Incapable of my own distress, indeed.

Also two hundred years from now, Emily Dickinson will finally write what I feel: “The heart wants what it wants, or else it does not care.” After everything I have been through in your cold creepy castle in Denmark? I simply don’t care. 

I don’t care about maintaining propriety and societal conventions any longer. My silent subjugation to my brother and father is at an end. My dating out of my social class wasn’t an issue until my family made it one. Just because my father worked for your father? Just because I’m not a pure blood noble, according to some arbitrary hereditary and patrilineal system? In about two hundred years, Friedrich Engels will have a lot to say about contemporary Marxist views on the family structure. Or stick around and watch free market capitalism burn the aristocracy to the ground. Then let’s see who’s concerned if a prince marries the help. 

I don’t care about the hypocritical priest who is overly concerned about my doubtful death. Does he really want my corpse to rot in unsanctified ground until the last trumpet? Definitely what Christ would do. I laugh when the priest quibbles with my brother about my dead body being draped in virginal garlands. Of course I’m not a virgin. Did you not hear my father read your secret love letters in front of your mother, stepfather, and the whole court? No one calls his girlfriend his “soul’s idol” without good reason—and you and I had plenty of reasons. 
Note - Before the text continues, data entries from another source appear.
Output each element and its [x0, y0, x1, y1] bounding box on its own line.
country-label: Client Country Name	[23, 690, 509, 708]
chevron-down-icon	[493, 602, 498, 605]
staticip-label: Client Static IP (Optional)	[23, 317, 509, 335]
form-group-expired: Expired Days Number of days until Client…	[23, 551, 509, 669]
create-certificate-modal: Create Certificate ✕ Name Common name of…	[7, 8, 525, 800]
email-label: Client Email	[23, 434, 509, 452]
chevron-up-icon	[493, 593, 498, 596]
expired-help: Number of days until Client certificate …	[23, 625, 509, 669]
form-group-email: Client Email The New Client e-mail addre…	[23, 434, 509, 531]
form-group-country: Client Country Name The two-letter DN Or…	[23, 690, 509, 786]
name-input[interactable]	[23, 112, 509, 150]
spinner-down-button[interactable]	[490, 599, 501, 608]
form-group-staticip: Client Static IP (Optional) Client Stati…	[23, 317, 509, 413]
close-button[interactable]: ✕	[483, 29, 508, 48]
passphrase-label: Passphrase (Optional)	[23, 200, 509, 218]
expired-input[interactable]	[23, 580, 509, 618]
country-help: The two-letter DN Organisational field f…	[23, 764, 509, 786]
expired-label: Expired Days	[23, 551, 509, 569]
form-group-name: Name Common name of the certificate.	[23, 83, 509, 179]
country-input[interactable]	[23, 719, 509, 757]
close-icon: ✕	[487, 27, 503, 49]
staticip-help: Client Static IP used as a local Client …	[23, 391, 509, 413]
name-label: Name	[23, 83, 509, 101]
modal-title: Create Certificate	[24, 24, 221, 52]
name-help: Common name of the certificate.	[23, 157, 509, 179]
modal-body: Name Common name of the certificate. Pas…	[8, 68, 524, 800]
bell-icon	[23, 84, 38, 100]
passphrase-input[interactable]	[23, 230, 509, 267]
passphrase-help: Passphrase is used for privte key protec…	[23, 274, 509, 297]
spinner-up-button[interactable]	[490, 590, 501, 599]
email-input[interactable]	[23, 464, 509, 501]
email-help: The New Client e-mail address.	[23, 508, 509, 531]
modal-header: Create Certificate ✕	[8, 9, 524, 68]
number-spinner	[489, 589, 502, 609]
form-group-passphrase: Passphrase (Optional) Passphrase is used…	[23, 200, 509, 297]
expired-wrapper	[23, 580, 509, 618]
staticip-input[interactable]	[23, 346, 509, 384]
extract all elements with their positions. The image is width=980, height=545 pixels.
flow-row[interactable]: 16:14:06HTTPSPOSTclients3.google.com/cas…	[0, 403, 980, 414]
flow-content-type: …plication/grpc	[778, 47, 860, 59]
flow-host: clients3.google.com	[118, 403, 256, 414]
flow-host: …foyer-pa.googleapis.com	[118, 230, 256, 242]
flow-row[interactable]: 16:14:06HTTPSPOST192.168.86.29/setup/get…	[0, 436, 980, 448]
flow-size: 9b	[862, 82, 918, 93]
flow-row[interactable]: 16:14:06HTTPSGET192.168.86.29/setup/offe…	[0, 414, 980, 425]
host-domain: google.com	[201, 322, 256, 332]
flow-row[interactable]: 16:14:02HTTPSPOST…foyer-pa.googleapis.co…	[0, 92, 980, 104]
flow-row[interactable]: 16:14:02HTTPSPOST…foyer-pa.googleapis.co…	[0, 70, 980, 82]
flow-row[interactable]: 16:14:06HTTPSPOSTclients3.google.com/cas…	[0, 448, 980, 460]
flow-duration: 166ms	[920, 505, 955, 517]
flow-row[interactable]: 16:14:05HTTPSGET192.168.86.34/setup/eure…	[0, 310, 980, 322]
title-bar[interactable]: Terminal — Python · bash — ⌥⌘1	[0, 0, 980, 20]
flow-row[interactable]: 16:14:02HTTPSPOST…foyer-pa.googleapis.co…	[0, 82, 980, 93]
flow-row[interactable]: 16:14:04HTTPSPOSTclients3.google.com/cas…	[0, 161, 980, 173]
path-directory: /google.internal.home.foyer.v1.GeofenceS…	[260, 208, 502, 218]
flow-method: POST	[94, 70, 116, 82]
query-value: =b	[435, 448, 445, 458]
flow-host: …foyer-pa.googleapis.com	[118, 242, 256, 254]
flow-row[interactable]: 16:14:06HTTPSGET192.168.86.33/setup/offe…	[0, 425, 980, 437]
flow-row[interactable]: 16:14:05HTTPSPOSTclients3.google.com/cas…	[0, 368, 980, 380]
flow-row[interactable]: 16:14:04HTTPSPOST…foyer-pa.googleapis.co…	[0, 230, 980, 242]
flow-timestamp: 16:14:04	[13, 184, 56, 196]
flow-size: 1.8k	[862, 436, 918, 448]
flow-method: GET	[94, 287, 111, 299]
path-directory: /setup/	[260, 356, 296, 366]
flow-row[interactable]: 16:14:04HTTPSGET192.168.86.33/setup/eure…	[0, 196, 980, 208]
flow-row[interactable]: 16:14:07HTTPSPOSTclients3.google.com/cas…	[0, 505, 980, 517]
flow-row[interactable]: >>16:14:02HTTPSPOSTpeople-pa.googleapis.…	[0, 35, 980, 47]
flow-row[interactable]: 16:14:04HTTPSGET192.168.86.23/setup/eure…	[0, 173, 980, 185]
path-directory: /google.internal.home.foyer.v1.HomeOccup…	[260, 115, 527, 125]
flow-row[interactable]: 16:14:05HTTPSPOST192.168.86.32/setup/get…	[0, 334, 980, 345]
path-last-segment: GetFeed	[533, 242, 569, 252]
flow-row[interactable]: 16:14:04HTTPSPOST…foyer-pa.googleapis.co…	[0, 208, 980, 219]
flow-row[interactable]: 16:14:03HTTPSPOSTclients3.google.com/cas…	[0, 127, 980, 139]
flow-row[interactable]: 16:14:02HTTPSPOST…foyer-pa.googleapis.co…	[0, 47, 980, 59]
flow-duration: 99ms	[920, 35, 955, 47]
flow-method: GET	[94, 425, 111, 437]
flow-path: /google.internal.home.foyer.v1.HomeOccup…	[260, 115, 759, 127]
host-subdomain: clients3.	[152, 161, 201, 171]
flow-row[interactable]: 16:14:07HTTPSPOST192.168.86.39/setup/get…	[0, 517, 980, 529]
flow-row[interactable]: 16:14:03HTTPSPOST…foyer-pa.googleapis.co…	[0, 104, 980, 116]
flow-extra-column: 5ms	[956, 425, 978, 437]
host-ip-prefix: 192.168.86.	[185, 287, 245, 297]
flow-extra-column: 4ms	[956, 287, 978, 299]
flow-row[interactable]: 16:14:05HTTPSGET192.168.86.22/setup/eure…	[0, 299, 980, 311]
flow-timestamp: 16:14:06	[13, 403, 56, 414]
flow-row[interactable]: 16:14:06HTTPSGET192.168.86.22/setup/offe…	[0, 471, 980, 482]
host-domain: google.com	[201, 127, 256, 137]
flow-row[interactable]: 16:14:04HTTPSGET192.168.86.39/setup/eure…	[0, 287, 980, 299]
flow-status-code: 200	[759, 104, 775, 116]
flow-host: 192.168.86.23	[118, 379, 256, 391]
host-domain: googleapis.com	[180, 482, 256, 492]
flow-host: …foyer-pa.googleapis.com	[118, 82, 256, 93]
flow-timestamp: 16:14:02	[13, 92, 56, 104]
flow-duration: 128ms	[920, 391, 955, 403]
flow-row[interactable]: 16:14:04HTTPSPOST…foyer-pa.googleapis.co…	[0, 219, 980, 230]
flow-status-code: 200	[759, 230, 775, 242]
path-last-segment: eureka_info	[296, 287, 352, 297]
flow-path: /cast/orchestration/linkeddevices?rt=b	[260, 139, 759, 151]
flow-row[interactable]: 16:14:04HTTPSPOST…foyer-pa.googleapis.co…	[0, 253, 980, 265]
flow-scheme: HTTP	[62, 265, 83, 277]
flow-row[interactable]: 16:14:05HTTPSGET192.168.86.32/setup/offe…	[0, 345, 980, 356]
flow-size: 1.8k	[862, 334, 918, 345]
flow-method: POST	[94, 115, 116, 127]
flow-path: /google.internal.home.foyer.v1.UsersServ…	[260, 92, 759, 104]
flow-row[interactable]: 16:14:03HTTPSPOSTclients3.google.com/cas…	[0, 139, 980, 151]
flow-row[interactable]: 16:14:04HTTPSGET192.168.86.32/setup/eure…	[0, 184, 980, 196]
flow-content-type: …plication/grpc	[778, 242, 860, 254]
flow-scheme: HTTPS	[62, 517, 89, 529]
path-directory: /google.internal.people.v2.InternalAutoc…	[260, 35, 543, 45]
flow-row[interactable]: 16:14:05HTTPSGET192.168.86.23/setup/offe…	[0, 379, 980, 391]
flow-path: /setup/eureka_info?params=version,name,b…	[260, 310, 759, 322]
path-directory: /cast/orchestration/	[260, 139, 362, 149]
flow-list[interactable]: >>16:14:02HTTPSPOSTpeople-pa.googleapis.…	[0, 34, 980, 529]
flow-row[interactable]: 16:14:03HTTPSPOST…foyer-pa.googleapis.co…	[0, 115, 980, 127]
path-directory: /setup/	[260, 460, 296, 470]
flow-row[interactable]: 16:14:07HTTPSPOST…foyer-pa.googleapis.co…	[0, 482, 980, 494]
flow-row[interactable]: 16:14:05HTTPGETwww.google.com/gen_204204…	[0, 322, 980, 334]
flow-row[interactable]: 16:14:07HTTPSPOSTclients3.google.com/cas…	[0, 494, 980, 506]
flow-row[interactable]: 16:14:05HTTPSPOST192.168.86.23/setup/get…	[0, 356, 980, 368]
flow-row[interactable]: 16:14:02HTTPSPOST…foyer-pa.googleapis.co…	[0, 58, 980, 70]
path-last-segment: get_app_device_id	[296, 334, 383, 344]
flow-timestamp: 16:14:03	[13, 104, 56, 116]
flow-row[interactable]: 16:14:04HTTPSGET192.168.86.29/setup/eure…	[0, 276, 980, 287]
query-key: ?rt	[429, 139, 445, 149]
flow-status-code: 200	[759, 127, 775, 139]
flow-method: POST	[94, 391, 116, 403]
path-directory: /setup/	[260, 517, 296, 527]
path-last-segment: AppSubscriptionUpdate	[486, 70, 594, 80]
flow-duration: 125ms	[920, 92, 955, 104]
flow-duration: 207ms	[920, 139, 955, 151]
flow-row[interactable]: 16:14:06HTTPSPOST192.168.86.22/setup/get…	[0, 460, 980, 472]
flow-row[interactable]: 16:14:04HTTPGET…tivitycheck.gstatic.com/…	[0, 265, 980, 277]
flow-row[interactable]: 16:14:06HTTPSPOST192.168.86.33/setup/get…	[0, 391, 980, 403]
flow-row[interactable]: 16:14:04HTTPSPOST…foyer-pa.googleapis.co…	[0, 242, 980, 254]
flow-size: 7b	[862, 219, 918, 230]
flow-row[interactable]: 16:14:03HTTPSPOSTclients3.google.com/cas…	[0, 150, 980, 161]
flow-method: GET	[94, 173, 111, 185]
I don’t care about you and my brother jumping into my open grave to stage an epic “Grief Off.” If this wasn’t the forerunner of toxic masculinity, then to quote Sonnet 116: Shakespeare has never writ, nor no man has ever loved. You and Laertes—drama queens! Laertes holds my water soaked corpse, saying 40,000 brothers couldn’t have loved me more. You vow to drink vinegar and eat a crocodile (?) to prove your love for me. If I were still alive, I would say, “Boys, I don’t think this funeral is about me anymore…”

Frankly, I’ve had enough time to reflect, and Maya Angelou is right: “When people show you who they are the first time—believe them.” In hindsight, you exhibited so many red flags that I am probably a certified vexillologist by now. Agreed, you were going through a rough patch—having your father die murdered, seeing ghosts, having your college friends spy on you for money, working out your Oedipal complex with your mom, determining if your stepfather was innocent, and, of course, losing me. 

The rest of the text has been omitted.